# Shooting Styles



## capnjoe (Jun 3, 2012)

Ok, so it's obvious by my attendance that I am thoroughly fascinated by the propulsive arts. What I'd like to know is what the preferred shooting style is.
How do you hold your slingshot? Do you loose after settling, are you a flipper? And what is an instinctive shooter? Does hold time dictate your nomenclature?
Thanks.


----------



## Hrawk (Oct 25, 2010)

Gimme a minute and I'll find the other post for you. A poll has been running for some time on this.


----------



## Hrawk (Oct 25, 2010)

http://slingshotforum.com/topic/11307-how-do-you-hold-your-frame/page__hl__%22how+do+you+hold%22


----------



## capnjoe (Jun 3, 2012)

Archive (round file) this post then, oh nazi mod! And thanks for the redirection.

Wait, it still doesn't answer the question about the definition of instinctive shooting.


----------



## Imperial (Feb 9, 2011)

instictive shooting - when you and the slingshot are as one . no need to use your aiming eye, you just lift slingshot, pull bands , release and hit target . use the power of the force young luke . 
isnt this technique also known as point shooting or reflex/quick kill ?


----------



## ERdept (Jun 10, 2010)

I used modified gangster.

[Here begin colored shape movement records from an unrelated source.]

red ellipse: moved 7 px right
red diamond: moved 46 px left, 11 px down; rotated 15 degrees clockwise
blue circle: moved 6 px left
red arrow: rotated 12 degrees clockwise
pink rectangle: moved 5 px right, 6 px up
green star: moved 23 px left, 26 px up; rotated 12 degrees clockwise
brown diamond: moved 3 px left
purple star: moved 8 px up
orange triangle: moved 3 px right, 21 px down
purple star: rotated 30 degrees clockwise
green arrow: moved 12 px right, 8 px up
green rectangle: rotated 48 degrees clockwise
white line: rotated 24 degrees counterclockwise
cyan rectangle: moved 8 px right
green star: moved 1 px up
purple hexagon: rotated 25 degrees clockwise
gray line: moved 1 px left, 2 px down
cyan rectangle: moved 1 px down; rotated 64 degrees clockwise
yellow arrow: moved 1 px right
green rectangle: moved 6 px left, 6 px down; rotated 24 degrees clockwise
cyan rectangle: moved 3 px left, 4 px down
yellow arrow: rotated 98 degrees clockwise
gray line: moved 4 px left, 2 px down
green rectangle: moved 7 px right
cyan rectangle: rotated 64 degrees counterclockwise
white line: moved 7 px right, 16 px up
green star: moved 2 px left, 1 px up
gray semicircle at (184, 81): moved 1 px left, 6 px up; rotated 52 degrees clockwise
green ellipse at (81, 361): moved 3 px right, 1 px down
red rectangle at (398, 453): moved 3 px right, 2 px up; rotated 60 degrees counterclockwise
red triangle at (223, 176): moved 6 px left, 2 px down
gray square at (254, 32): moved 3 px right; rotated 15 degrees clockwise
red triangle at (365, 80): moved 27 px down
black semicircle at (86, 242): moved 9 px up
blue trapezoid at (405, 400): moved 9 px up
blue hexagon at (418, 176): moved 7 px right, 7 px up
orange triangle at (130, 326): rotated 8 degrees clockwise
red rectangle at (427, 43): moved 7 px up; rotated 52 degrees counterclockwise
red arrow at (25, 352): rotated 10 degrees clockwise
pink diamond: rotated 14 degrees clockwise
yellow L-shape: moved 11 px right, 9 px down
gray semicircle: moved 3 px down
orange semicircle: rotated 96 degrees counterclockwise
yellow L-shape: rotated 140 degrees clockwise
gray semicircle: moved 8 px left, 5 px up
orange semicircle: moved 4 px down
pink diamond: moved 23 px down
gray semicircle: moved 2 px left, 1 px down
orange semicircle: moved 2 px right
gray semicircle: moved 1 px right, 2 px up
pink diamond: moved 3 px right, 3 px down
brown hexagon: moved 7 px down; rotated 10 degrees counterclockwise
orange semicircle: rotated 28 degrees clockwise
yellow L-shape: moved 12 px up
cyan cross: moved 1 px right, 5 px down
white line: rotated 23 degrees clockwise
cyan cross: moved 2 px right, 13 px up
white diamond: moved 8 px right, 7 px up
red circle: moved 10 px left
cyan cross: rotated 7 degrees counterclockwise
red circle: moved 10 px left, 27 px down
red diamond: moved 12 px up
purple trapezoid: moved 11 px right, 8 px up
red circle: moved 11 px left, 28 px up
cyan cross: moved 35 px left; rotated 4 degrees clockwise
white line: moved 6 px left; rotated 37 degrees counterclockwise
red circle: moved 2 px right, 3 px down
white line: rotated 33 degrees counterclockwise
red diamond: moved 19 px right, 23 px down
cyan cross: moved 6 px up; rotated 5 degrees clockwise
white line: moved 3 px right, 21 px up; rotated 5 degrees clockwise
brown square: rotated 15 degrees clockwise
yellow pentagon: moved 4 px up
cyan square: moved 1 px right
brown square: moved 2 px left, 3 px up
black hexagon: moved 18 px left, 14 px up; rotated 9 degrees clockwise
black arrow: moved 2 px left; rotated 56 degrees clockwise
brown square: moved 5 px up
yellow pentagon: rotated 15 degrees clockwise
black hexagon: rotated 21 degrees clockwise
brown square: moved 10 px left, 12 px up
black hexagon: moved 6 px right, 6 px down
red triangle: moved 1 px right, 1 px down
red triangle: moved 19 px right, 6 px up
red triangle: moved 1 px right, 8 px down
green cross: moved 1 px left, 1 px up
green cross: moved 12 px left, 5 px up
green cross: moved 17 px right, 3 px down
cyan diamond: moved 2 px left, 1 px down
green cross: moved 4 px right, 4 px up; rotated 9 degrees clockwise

Meaning I hold the slingshot diagonally in between gangster/horizontal and vertical.

Why??

Because the top corner of the catapult serves as an aiming post/sight.


----------



## Incomudro (Jan 12, 2012)

Imperial said:


> instictive shooting - when you and the slingshot are as one . no need to use your aiming eye, you just lift slingshot, pull bands , release and hit target . use the power of the force young luke .
> isnt this technique also known as point shooting or reflex/quick kill ?


I shoot instinctively, but I'd hesistate to refer to the slingshot and I "as one."


----------